An Encoding
instance represents a character encoding usable in Ruby. It is defined as a constant under the Encoding
namespace. It has a name and optionally, aliases:
Encoding::ISO_8859_1.name #=> "ISO-8859-1" Encoding::ISO_8859_1.names #=> ["ISO-8859-1", "ISO8859-1"]
Ruby methods dealing with encodings return or accept Encoding
instances as arguments (when a method accepts an Encoding
instance as an argument, it can be passed an Encoding
name or alias instead).
"some string".encoding #=> #<Encoding:UTF-8> string = "some string".encode(Encoding::ISO_8859_1) #=> "some string" string.encoding #=> #<Encoding:ISO-8859-1> "some string".encode "ISO-8859-1" #=> "some string"
Encoding::ASCII_8BIT is a special encoding that is usually used for a byte string, not a character string. But as the name insists, its characters in the range of ASCII are considered as ASCII characters. This is useful when you use ASCII-8BIT characters with other ASCII compatible characters.
The associated Encoding
of a String
can be changed in two different ways.
First, it is possible to set the Encoding
of a string to a new Encoding
without changing the internal byte representation of the string, with String#force_encoding
. This is how you can tell Ruby the correct encoding of a string.
string #=> "R\xC3\xA9sum\xC3\xA9" string.encoding #=> #<Encoding:ISO-8859-1> string.force_encoding(Encoding::UTF_8) #=> "R\u00E9sum\u00E9"
Second, it is possible to transcode a string, i.e. translate its internal byte representation to another encoding. Its associated encoding is also set to the other encoding. See String#encode
for the various forms of transcoding, and the Encoding::Converter
class for additional control over the transcoding process.
string #=> "R\u00E9sum\u00E9" string.encoding #=> #<Encoding:UTF-8> string = string.encode!(Encoding::ISO_8859_1) #=> "R\xE9sum\xE9" string.encoding #=> #<Encoding::ISO-8859-1>
All Ruby script code has an associated Encoding
which any String
literal created in the source code will be associated to.

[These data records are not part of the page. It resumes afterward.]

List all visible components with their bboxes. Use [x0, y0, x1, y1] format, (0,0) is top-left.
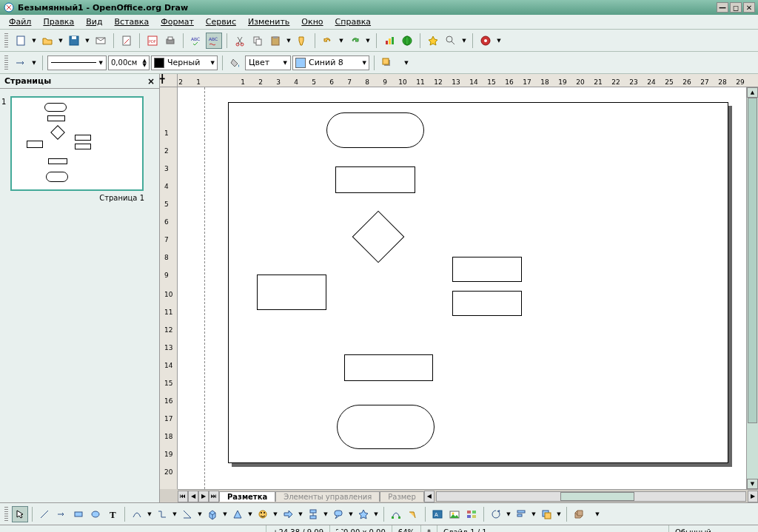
zoom-dropdown[interactable]: ▼: [460, 33, 468, 49]
symbol-shapes-icon[interactable]: [255, 506, 271, 522]
menu-tools[interactable]: Сервис: [200, 16, 242, 28]
save-dropdown[interactable]: ▼: [84, 33, 91, 49]
tab-last[interactable]: ⏭: [209, 491, 219, 502]
line-width-field[interactable]: 0,00см ▲▼: [108, 55, 150, 70]
scroll-down-button[interactable]: ▼: [747, 479, 758, 489]
toolbar-overflow[interactable]: ▼: [495, 33, 503, 49]
from-file-icon[interactable]: [446, 506, 463, 522]
export-pdf-icon[interactable]: PDF: [144, 33, 161, 49]
shape-diamond[interactable]: [352, 211, 405, 263]
menu-modify[interactable]: Изменить: [242, 16, 295, 28]
hscroll-right[interactable]: ▶: [748, 491, 758, 502]
shape-stadium[interactable]: [326, 112, 424, 148]
navigator-icon[interactable]: [425, 33, 441, 49]
tab-controls[interactable]: Элементы управления: [275, 491, 380, 502]
guide-line[interactable]: [204, 87, 205, 489]
shadow-icon[interactable]: [379, 55, 395, 71]
toolbar-grip[interactable]: [4, 507, 8, 522]
line-tool-icon[interactable]: [36, 506, 53, 522]
menu-edit[interactable]: Правка: [37, 16, 80, 28]
flowchart-dropdown[interactable]: ▼: [322, 506, 329, 522]
help-icon[interactable]: [477, 33, 494, 49]
menu-help[interactable]: Справка: [329, 16, 377, 28]
menu-insert[interactable]: Вставка: [109, 16, 155, 28]
edit-points-icon[interactable]: [388, 506, 404, 522]
hyperlink-icon[interactable]: [399, 33, 415, 49]
print-icon[interactable]: [162, 33, 178, 49]
align-dropdown[interactable]: ▼: [530, 506, 537, 522]
drawing-overflow[interactable]: ▼: [594, 506, 601, 522]
fontwork-icon[interactable]: A: [429, 506, 446, 522]
close-button[interactable]: ✕: [743, 2, 755, 13]
tab-dimensions[interactable]: Размер: [380, 491, 424, 502]
email-icon[interactable]: [93, 33, 109, 49]
cut-icon[interactable]: [232, 33, 248, 49]
select-tool-icon[interactable]: [12, 506, 28, 522]
stars-icon[interactable]: [355, 506, 372, 522]
menu-file[interactable]: Файл: [3, 16, 37, 28]
stars-dropdown[interactable]: ▼: [372, 506, 380, 522]
toolbar-grip[interactable]: [4, 55, 8, 70]
fill-color-combo[interactable]: Синий 8 ▼: [292, 55, 369, 70]
rotate-icon[interactable]: [488, 506, 504, 522]
hscroll-left[interactable]: ◀: [424, 491, 435, 502]
zoom-icon[interactable]: [443, 33, 459, 49]
edit-file-icon[interactable]: [118, 33, 135, 49]
redo-icon[interactable]: [346, 33, 363, 49]
format-paintbrush-icon[interactable]: [294, 33, 310, 49]
paste-dropdown[interactable]: ▼: [285, 33, 292, 49]
formatting-overflow[interactable]: ▼: [403, 55, 410, 71]
extrusion-icon[interactable]: [571, 506, 587, 522]
shape-rectangle[interactable]: [335, 166, 415, 193]
open-icon[interactable]: [39, 33, 56, 49]
redo-dropdown[interactable]: ▼: [364, 33, 372, 49]
arrange-icon[interactable]: [538, 506, 554, 522]
arrow-style-icon[interactable]: [13, 55, 29, 71]
arrange-dropdown[interactable]: ▼: [555, 506, 563, 522]
chart-icon[interactable]: [381, 33, 398, 49]
block-arrows-icon[interactable]: [280, 506, 296, 522]
open-dropdown[interactable]: ▼: [57, 33, 64, 49]
status-zoom[interactable]: 64%: [392, 525, 421, 532]
gallery-icon[interactable]: [463, 506, 480, 522]
rectangle-tool-icon[interactable]: [70, 506, 87, 522]
tab-prev[interactable]: ◀: [188, 491, 198, 502]
flowchart-icon[interactable]: [305, 506, 321, 522]
auto-spellcheck-icon[interactable]: ABC: [206, 33, 222, 49]
ruler-corner[interactable]: ╋: [160, 74, 178, 87]
fill-type-combo[interactable]: Цвет ▼: [245, 55, 291, 70]
gluepoints-icon[interactable]: [405, 506, 421, 522]
new-doc-icon[interactable]: [13, 33, 29, 49]
symbol-shapes-dropdown[interactable]: ▼: [272, 506, 279, 522]
page-area[interactable]: [228, 102, 728, 463]
tab-first[interactable]: ⏮: [178, 491, 188, 502]
shape-rectangle[interactable]: [257, 275, 326, 310]
minimize-button[interactable]: —: [717, 2, 728, 13]
fill-bucket-icon[interactable]: [227, 55, 244, 71]
undo-dropdown[interactable]: ▼: [338, 33, 345, 49]
horizontal-scrollbar[interactable]: [436, 491, 746, 502]
basic-shapes-dropdown[interactable]: ▼: [246, 506, 254, 522]
basic-shapes-icon[interactable]: [229, 506, 246, 522]
vertical-ruler[interactable]: 1234567891011121314151617181920: [160, 87, 178, 489]
horizontal-ruler[interactable]: 2112345678910111213141516171819202122232…: [178, 74, 758, 87]
lines-arrows-icon[interactable]: [179, 506, 195, 522]
copy-icon[interactable]: [249, 33, 266, 49]
rotate-dropdown[interactable]: ▼: [505, 506, 512, 522]
arrow-style-dropdown[interactable]: ▼: [30, 55, 38, 71]
tab-next[interactable]: ▶: [198, 491, 209, 502]
callouts-icon[interactable]: [330, 506, 346, 522]
new-doc-dropdown[interactable]: ▼: [30, 33, 38, 49]
menu-format[interactable]: Формат: [155, 16, 200, 28]
arrow-line-tool-icon[interactable]: [53, 506, 70, 522]
callouts-dropdown[interactable]: ▼: [347, 506, 355, 522]
ellipse-tool-icon[interactable]: [87, 506, 104, 522]
vertical-scrollbar[interactable]: ▲ ▼: [746, 87, 758, 489]
3d-dropdown[interactable]: ▼: [221, 506, 229, 522]
spellcheck-abc-icon[interactable]: ABC: [188, 33, 204, 49]
lines-arrows-dropdown[interactable]: ▼: [196, 506, 204, 522]
save-icon[interactable]: [66, 33, 82, 49]
shape-rectangle[interactable]: [452, 291, 522, 316]
connector-tool-icon[interactable]: [154, 506, 170, 522]
curve-dropdown[interactable]: ▼: [146, 506, 153, 522]
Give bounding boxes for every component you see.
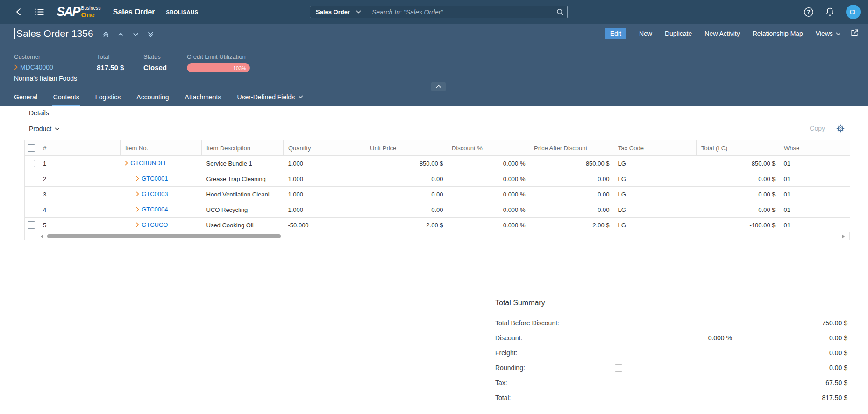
record-navigation [102, 30, 155, 38]
customer-link[interactable]: MDC40000 [14, 63, 77, 71]
item-description: Hood Ventilation Cleani... [202, 187, 284, 202]
chevron-right-icon [136, 207, 139, 212]
facet-credit-limit: Credit Limit Utilization 103% [187, 53, 250, 72]
credit-limit-percent: 103% [233, 65, 246, 71]
rounding-checkbox[interactable] [615, 364, 622, 372]
total-lc: 0.00 $ [697, 187, 779, 202]
summary-row: Total Before Discount: 750.00 $ [495, 316, 848, 330]
tab-general[interactable]: General [14, 87, 37, 106]
collapse-header-button[interactable] [431, 82, 446, 91]
unit-price: 0.00 [365, 187, 447, 202]
item-link[interactable]: GTCBUNDLE [130, 160, 168, 167]
last-record-icon[interactable] [147, 30, 155, 38]
line-number: 3 [38, 187, 121, 202]
summary-row: Tax: 67.50 $ [495, 375, 848, 390]
column-header: Unit Price [365, 140, 447, 156]
scroll-right-arrow-icon[interactable] [842, 234, 845, 239]
tab-contents[interactable]: Contents [53, 87, 79, 106]
copy-button[interactable]: Copy [810, 125, 825, 132]
unit-price: 0.00 [365, 202, 447, 218]
scroll-left-arrow-icon[interactable] [41, 234, 43, 239]
chevron-up-icon [436, 85, 441, 88]
table-row: 1 GTCBUNDLE Service Bundle 1 1.000 850.0… [25, 156, 850, 171]
chevron-down-icon [836, 32, 841, 35]
column-header: Whse [779, 140, 850, 156]
shell-system-id: SBOLISAUS [166, 9, 199, 15]
notifications-bell-icon[interactable] [825, 7, 835, 17]
column-header: Price After Discount [529, 140, 613, 156]
horizontal-scrollbar [24, 232, 850, 240]
first-record-icon[interactable] [102, 30, 110, 38]
tax-code: LG [613, 202, 697, 218]
summary-label: Rounding: [495, 364, 525, 372]
tab-attachments[interactable]: Attachments [185, 87, 221, 106]
summary-value: 750.00 $ [822, 319, 848, 327]
relationship-map-button[interactable]: Relationship Map [753, 30, 803, 37]
scrollbar-thumb[interactable] [47, 234, 281, 238]
summary-row: Total: 817.50 $ [495, 390, 848, 405]
edit-button[interactable]: Edit [605, 28, 626, 39]
summary-value: 0.00 $ [829, 364, 847, 372]
new-button[interactable]: New [639, 30, 652, 37]
menu-icon[interactable] [35, 8, 44, 15]
discount-percent: 0.000 % [447, 171, 529, 187]
summary-value: 67.50 $ [825, 379, 847, 386]
new-activity-button[interactable]: New Activity [704, 30, 740, 37]
chevron-right-icon [14, 64, 18, 70]
product-view-dropdown[interactable]: Product [29, 125, 60, 133]
duplicate-button[interactable]: Duplicate [665, 30, 692, 37]
summary-value: 0.00 $ [829, 349, 847, 357]
share-icon[interactable] [850, 29, 859, 37]
price-after-discount: 850.00 $ [529, 156, 613, 171]
action-label: Relationship Map [753, 30, 803, 37]
discount-percent: 0.000 % [447, 187, 529, 202]
price-after-discount: 0.00 [529, 187, 613, 202]
quantity: -50.000 [284, 218, 365, 233]
text-caret [14, 28, 15, 39]
item-link[interactable]: GTC0004 [142, 206, 168, 213]
summary-row: Rounding: 0.00 $ [495, 360, 848, 375]
line-number: 1 [38, 156, 121, 171]
search-icon [556, 8, 564, 16]
user-avatar[interactable]: CL [846, 5, 861, 19]
discount-percent: 0.000 % [447, 156, 529, 171]
facet-total: Total 817.50 $ [97, 53, 124, 71]
column-header: Total (LC) [697, 140, 779, 156]
item-link[interactable]: GTCUCO [142, 221, 168, 228]
row-checkbox[interactable] [28, 160, 35, 167]
unit-price: 2.00 $ [365, 218, 447, 233]
total-summary: Total Summary Total Before Discount: 750… [495, 299, 848, 405]
contents-tab-panel: Details Product Copy [0, 106, 868, 414]
price-after-discount: 0.00 [529, 202, 613, 218]
search-button[interactable] [553, 6, 567, 18]
summary-label: Freight: [495, 349, 517, 357]
previous-record-icon[interactable] [117, 30, 125, 38]
total-lc: 0.00 $ [697, 171, 779, 187]
next-record-icon[interactable] [132, 30, 140, 38]
action-label: Views [816, 30, 833, 37]
tax-code: LG [613, 187, 697, 202]
row-checkbox[interactable] [28, 221, 35, 229]
tab-label: General [14, 93, 37, 101]
shell-search: Sales Order [310, 6, 568, 18]
table-settings-gear-icon[interactable] [836, 124, 845, 133]
chevron-right-icon [125, 161, 128, 166]
tab-accounting[interactable]: Accounting [136, 87, 169, 106]
tab-label: User-Defined Fields [237, 93, 295, 101]
credit-limit-progress-bar: 103% [187, 63, 250, 72]
item-link[interactable]: GTC0003 [142, 190, 168, 197]
price-after-discount: 2.00 $ [529, 218, 613, 233]
search-input[interactable] [366, 6, 553, 18]
back-button[interactable] [16, 8, 21, 16]
views-button[interactable]: Views [816, 30, 841, 37]
tab-user-defined-fields[interactable]: User-Defined Fields [237, 87, 303, 106]
help-icon[interactable]: ? [804, 7, 814, 17]
facet-status: Status Closed [143, 53, 167, 71]
search-scope-select[interactable]: Sales Order [310, 6, 366, 18]
item-description: UCO Recycling [202, 202, 284, 218]
tab-logistics[interactable]: Logistics [95, 87, 121, 106]
warehouse: 01 [779, 202, 850, 218]
chevron-down-icon [55, 127, 60, 131]
select-all-checkbox[interactable] [28, 144, 35, 152]
item-link[interactable]: GTC0001 [142, 175, 168, 182]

The default script encoding is Encoding::UTF_8 after v2.0, but it can be changed by a magic comment on the first line of the source code file (or second line, if there is a shebang line on the first). The comment must contain the word coding
or encoding
, followed by a colon, space and the Encoding
name or alias:
# encoding: UTF-8 "some string".encoding #=> #<Encoding:UTF-8>
The __ENCODING__
keyword returns the script encoding of the file which the keyword is written:
# encoding: ISO-8859-1 __ENCODING__ #=> #<Encoding:ISO-8859-1>
ruby -K
will change the default locale encoding, but this is not recommended. Ruby source files should declare its script encoding by a magic comment even when they only depend on US-ASCII strings or regular expressions.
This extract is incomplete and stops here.